Periodic Reporting for period 2 - IMPROVE (Innovative Modeling Approaches for Production Systems to raise validatable efficiency)
Reporting period: 2017-03-01 to 2018-08-31
To meet these challenges, the European research and innovation project IMPROVE has developed novel data-based solutions to enhance machine reliability and efficiency. Innovative tools in the fields of simulation & optimization, condition monitoring, alarm management, and quality prediction provide manufacturers with a human machine interface (HMI) and decision support system (DSS) to ensure best possible user support.
By adopting new innovative technologies to manufacturing enterprises, they are able to create more jobs. By now, already 30 million people are employed by manufacturing companies. Additionally, the innovative technologies integrated in the whole life cycle of factories will provide opportunities for novel business strategies. The IMPROVE results have a number of positive impacts regarding workplace attractiveness. First and foremost, the amount of monotonous tasks throughout the whole factory lifecycle is greatly reduced. This is enabled by reduced implementation efforts, as a result of the modelling and model learning approach, and novel HMI concepts, which support decision making and process adaption, as well as a reduction of recurring manufacturing tasks as a result of predictive maintenance. Furthermore, services and novel interaction methods to support the handling of increasingly complex production control require great know-how especially in the design process, and therefore provide ample incentive for engineering graduates and doctorate holders to design and work on cutting edge manufacturing systems.

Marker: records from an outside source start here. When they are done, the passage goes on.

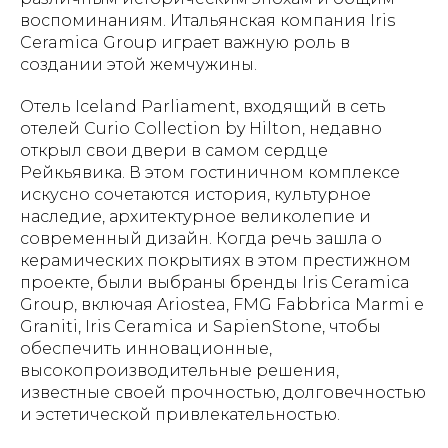
воспоминаниям. Итальянская компания Iris
Ceramica Group играет важную роль в
создании этой жемчужины.
Отель Iceland Parliament, входящий в сеть
отелей Curio Collection by Hilton, недавно
открыл свои двери в самом сердце
Рейкьявика. В этом гостиничном комплексе
искусно сочетаются история, культурное
наследие, архитектурное великолепие и
современный дизайн. Когда речь зашла о
керамических покрытиях в этом престижном
проекте, были выбраны бренды Iris Ceramica
Group, включая Ariostea, FMG Fabbrica Marmi e
Graniti, Iris Ceramica и SapienStone, чтобы
обеспечить инновационные,
высокопроизводительные решения,
известные своей прочностью, долговечностью
и эстетической привлекательностью.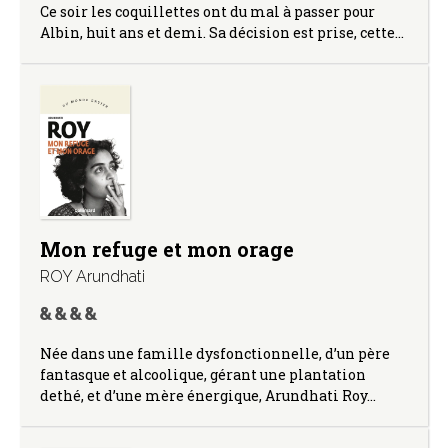
Ce soir les coquillettes ont du mal à passer pour
Albin, huit ans et demi. Sa décision est prise, cette…
Mon refuge et mon orage
ROY Arundhati
Née dans une famille dysfonctionnelle, d’un père
fantasque et alcoolique, gérant une plantation
dethé, et d’une mère énergique, Arundhati Roy…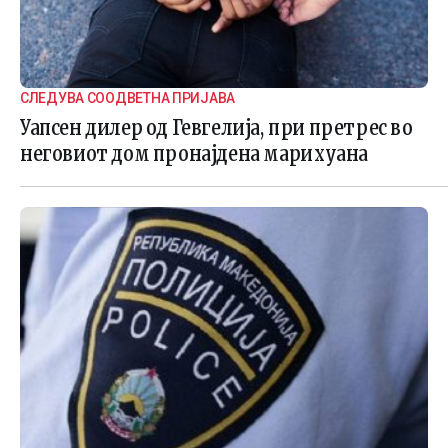
СЛЕДУВА СООДВЕТНА ПРИЈАВА
Уапсен дилер од Гевгелија, при претрес во
неговиот дом пронајдена марихуана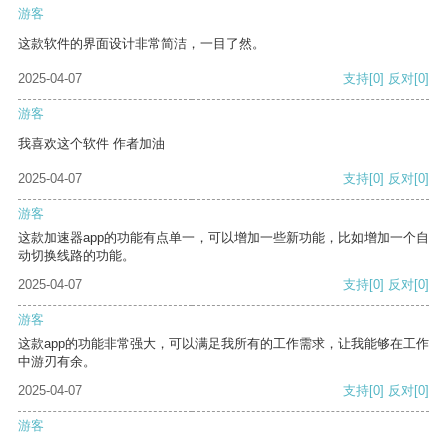
游客
这款软件的界面设计非常简洁，一目了然。
2025-04-07
支持
[0]
反对
[0]
游客
我喜欢这个软件 作者加油
2025-04-07
支持
[0]
反对
[0]
游客
这款加速器app的功能有点单一，可以增加一些新功能，比如增加一个自
动切换线路的功能。
2025-04-07
支持
[0]
反对
[0]
游客
这款app的功能非常强大，可以满足我所有的工作需求，让我能够在工作
中游刃有余。
2025-04-07
支持
[0]
反对
[0]
游客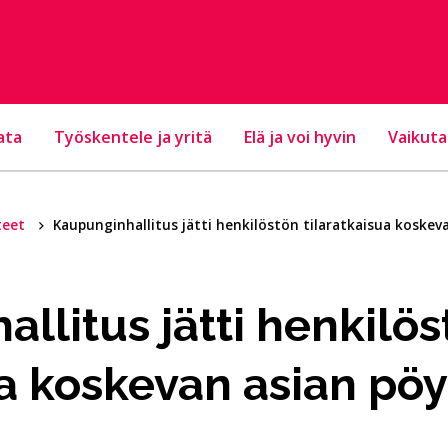
ata
Työskentele ja yritä
Elä ja voi hyvin
Vaikuta
teet
Kaupunginhallitus jätti henkilöstön tilaratkaisua koskev
llitus jätti henkilös
ua koskevan asian pö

The basis for IMPROVE are industrial use-cases, which are transferable to various industrial sectors. Industrial prototypes have been developed and tested for all of the aforementioned technologies.
Intelligent optimization algorithms help determine optimal plant parameters by simulating and evaluating different parameter configurations before the configuration is tried in the real plant. At present, despite big potential and disruptive possible impact on the machine manufacturer business, simulation is little used in real industrial application. The main reasons for this are: Little knowledge in industry about the modelling and simulation theory and best practices; Question of accuracy of the simulation results (availability of validated models); Resources to be committed to the modelling and simulation process. Based on a real industrial case, IMPROVE demonstrates that modelling and simulation, combined with optimization, is a resource-effective way to improve the overall machine design. Optimized production creates less waste, leads to a higher productivity and, consequently, greater profits.

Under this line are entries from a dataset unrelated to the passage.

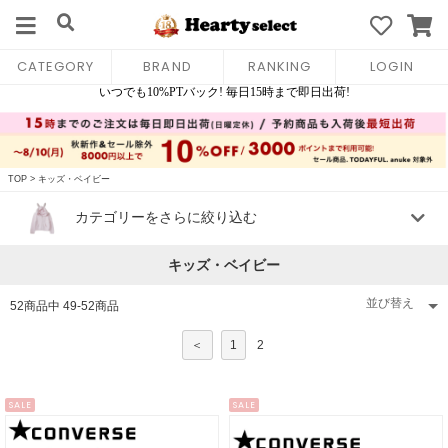
CATEGORY
BRAND
RANKING
LOGIN
TOP
>
キッズ・ベイビー
カテゴリーをさらに絞り込む
キッズ・ベイビー
52
商品中
49
-
52
商品
＜
1
2
SALE
SALE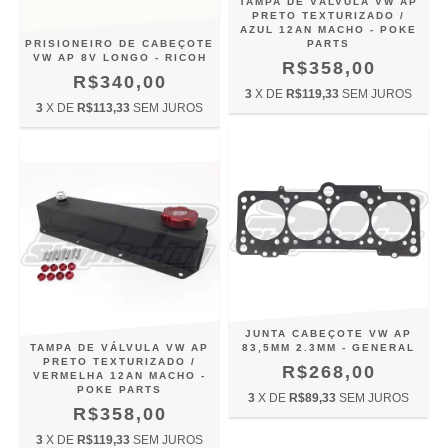
TAMPA DE VÁLVULA VW AP
PRETO TEXTURIZADO /
AZUL 12AN MACHO - POKE
PRISIONEIRO DE CABEÇOTE
PARTS
VW AP 8V LONGO - RICOH
R$358,00
R$340,00
3
X DE
R$119,33
SEM JUROS
3
X DE
R$113,33
SEM JUROS
JUNTA CABEÇOTE VW AP
TAMPA DE VÁLVULA VW AP
83,5MM 2.3MM - GENERAL
PRETO TEXTURIZADO /
R$268,00
VERMELHA 12AN MACHO -
POKE PARTS
3
X DE
R$89,33
SEM JUROS
R$358,00
3
X DE
R$119,33
SEM JUROS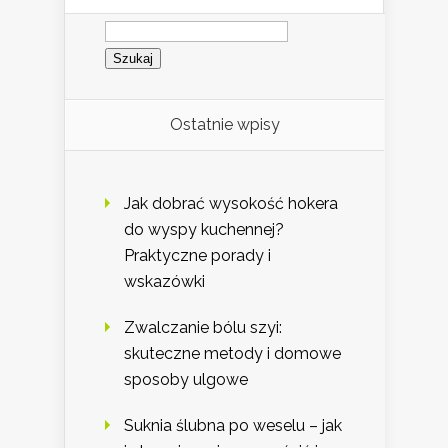
Szukaj:
Ostatnie wpisy
Jak dobrać wysokość hokera
do wyspy kuchennej?
Praktyczne porady i
wskazówki
Zwalczanie bólu szyi:
skuteczne metody i domowe
sposoby ulgowe
Suknia ślubna po weselu – jak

Condition monitoring of the manufacturing system uses simulations of learned normal behaviour models to forecast maintenance requirements. Live data from the system is compared to the predictions of the model, allowing anomaly detection, condition monitoring, and predictive maintenance. Actions can be classified in two main groups: 1. “preventive change”, meaning that some components are substituted on the basis of a predefined timetable; 2. “change when the machine has failed”, meaning that components are replaced only after a damage or a malfunction has appeared. In the first case, machine users spend potentially more money than needed to replace parts still in good working condition, while in the second scenario, they lose money since the replacement of damaged parts stops the normal production. Human operators often struggle to diagnose faults or anomalous behaviour in the system, leading to system breakdown, unexpected downtime or degradation in product quality. A dynamic detection of a system’s real condition or degradation can support experts in better planning maintenance times and avoid the aforementioned negative effects caused by system degradation. IMPROVE’s condition monitoring software provides an all-round solution that could lead to a great change in the service procedures of automatic machines and will significantly improve the production process.
Alarm flooding is a persistent problem in industrial plant operation in which the operator may lose the overview on how to solve the situation. This can lead to critical alarms being overlooked, time-consuming search for the “root cause” of the problem resulting in significant downtime and irreversible damage. Basic statistics from alarm logs show that an alarm flood condition makes up nearly 10% of plant operating time. Solving this problem is thus very important to ensure an efficient and secure production. IMPROVE’s solution is the development of an innovative algorithm, based on data-driven similarity learning and case-based-reasoning (CBR) that integrates expert knowledge.
IMPROVE’s central mission is to support the operator in taking the right decisions. By combining our tools into one approach, we develop a holistic decision support system (DSS) and a quality prediction tool. The DSS is based on the actual machine behaviour and visualises the results to assist the operator in charge.
IMPROVE provides an innovative self-learning condition monitoring solution that prevents producers from unexpected breakdowns or product degradation. The outcome solution is translated into different software options, ready for industrial use.
IMPROVE provides an alarm management algorithm to prevent alarm floods or to better handle them in case they occur.
IMPROVE provides a prototypical implementation of a decision support app for quality monitoring. The app includes a visualisation of cause and effect relations to support the operator in maintaining high quality. Furthermore, quality prediction models for selected material compositions are developed.